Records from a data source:
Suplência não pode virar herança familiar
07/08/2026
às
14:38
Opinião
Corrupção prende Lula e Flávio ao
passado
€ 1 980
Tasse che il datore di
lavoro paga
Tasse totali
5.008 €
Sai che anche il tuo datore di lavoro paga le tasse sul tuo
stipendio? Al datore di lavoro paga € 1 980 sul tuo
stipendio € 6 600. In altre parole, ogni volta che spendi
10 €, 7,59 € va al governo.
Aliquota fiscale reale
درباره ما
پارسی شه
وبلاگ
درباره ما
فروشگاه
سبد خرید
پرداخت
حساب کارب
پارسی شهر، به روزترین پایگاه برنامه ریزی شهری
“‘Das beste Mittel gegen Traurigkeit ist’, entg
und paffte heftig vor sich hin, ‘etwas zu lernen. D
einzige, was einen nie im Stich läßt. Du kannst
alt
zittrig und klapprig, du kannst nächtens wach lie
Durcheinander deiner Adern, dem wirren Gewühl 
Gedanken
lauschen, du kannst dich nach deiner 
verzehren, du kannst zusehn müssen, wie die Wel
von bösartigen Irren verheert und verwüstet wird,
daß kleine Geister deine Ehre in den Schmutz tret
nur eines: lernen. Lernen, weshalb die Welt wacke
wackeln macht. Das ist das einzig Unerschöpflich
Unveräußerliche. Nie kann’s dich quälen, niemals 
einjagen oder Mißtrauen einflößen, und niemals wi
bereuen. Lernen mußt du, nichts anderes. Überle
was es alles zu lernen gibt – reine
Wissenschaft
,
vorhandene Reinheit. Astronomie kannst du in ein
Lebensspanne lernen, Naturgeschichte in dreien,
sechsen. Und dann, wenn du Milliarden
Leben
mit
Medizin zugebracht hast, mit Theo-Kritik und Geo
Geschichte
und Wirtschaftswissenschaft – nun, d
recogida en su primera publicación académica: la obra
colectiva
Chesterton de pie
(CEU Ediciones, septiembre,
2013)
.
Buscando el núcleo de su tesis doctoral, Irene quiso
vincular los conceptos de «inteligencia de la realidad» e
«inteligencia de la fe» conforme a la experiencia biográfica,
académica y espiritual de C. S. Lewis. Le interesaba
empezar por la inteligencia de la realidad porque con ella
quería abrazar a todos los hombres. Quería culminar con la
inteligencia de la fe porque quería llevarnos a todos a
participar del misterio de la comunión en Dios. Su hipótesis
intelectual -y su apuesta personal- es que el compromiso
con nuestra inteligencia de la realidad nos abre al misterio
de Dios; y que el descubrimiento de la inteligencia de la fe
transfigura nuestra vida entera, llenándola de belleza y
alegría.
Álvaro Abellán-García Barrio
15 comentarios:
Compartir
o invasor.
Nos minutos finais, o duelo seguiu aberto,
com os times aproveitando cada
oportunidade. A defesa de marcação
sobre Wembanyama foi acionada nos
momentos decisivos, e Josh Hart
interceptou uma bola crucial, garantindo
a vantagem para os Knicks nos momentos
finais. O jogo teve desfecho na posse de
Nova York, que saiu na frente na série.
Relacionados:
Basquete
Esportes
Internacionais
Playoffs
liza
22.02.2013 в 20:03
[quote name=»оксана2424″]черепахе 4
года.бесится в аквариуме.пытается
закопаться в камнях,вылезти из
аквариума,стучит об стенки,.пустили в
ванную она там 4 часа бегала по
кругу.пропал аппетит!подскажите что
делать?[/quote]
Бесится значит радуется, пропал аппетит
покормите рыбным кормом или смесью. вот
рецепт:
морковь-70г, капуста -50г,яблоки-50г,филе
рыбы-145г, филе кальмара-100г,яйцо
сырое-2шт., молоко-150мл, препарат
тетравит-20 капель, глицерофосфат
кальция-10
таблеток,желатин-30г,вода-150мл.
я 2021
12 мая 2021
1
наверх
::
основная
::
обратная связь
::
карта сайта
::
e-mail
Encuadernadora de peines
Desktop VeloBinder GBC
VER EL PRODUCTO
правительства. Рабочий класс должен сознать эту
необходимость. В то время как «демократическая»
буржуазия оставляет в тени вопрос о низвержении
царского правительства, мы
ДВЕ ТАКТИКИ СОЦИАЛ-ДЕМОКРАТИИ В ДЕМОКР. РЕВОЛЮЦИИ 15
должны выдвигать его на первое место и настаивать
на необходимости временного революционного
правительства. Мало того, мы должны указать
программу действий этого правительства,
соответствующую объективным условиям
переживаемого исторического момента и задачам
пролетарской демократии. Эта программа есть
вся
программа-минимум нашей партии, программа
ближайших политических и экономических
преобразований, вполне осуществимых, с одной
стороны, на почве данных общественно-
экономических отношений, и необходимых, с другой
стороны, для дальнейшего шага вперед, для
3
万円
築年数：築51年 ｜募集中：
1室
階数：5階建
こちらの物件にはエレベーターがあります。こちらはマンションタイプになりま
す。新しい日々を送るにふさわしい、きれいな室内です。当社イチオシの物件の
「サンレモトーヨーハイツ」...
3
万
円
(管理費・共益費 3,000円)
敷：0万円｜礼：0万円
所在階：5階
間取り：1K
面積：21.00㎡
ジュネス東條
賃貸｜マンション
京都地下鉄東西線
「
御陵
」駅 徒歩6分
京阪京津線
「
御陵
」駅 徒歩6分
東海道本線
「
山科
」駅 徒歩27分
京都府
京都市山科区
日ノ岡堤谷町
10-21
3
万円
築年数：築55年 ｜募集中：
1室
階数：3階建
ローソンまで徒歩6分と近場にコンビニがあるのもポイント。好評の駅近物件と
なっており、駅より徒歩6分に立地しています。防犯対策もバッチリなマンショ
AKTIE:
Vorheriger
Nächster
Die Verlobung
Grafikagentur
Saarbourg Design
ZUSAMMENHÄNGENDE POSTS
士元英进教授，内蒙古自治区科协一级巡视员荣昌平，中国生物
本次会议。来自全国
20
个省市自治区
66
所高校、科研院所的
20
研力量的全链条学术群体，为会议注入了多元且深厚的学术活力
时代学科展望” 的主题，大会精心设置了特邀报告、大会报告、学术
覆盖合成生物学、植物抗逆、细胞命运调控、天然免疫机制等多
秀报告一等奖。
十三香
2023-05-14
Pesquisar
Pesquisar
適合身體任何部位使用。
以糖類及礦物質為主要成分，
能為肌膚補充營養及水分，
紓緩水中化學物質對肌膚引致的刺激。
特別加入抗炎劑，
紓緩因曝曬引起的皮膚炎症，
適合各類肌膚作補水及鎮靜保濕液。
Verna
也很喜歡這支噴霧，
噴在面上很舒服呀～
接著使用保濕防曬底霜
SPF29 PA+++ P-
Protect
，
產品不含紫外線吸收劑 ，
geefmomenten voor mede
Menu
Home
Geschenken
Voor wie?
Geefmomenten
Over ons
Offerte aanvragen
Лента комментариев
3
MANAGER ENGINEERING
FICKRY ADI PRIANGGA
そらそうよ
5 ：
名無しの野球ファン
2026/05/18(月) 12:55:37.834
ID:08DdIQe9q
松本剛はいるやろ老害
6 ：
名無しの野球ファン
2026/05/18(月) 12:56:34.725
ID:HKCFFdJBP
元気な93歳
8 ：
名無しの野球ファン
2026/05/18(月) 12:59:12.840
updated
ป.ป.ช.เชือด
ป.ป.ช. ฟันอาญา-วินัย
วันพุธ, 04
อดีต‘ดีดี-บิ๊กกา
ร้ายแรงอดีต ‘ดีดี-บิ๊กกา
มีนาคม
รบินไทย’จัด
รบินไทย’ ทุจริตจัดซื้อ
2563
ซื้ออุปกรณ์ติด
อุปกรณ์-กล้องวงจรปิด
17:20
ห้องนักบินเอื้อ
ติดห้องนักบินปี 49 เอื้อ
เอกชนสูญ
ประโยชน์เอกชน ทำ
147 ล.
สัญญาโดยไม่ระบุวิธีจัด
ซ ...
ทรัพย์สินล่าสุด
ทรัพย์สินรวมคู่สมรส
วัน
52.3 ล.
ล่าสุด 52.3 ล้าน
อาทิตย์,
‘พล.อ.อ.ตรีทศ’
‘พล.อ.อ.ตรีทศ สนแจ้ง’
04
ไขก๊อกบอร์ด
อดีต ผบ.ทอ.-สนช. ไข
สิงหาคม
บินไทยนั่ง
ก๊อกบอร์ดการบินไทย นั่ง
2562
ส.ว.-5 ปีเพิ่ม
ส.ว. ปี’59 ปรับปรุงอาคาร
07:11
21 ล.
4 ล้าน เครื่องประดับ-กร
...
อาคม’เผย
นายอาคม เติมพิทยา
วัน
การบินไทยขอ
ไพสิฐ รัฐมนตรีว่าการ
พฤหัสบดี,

## AIM OF THE EXERCISE
Output the records above exactly, from their first line through the line that contains "verzehren, du kannst", and add nothing.

## COMPLETED TASK
Suplência não pode virar herança familiar
07/08/2026
às
14:38
Opinião
Corrupção prende Lula e Flávio ao
passado
€ 1 980
Tasse che il datore di
lavoro paga
Tasse totali
5.008 €
Sai che anche il tuo datore di lavoro paga le tasse sul tuo
stipendio? Al datore di lavoro paga € 1 980 sul tuo
stipendio € 6 600. In altre parole, ogni volta che spendi
10 €, 7,59 € va al governo.
Aliquota fiscale reale
درباره ما
پارسی شه
وبلاگ
درباره ما
فروشگاه
سبد خرید
پرداخت
حساب کارب
پارسی شهر، به روزترین پایگاه برنامه ریزی شهری
“‘Das beste Mittel gegen Traurigkeit ist’, entg
und paffte heftig vor sich hin, ‘etwas zu lernen. D
einzige, was einen nie im Stich läßt. Du kannst
alt
zittrig und klapprig, du kannst nächtens wach lie
Durcheinander deiner Adern, dem wirren Gewühl 
Gedanken
lauschen, du kannst dich nach deiner 
verzehren, du kannst zusehn müssen, wie die Wel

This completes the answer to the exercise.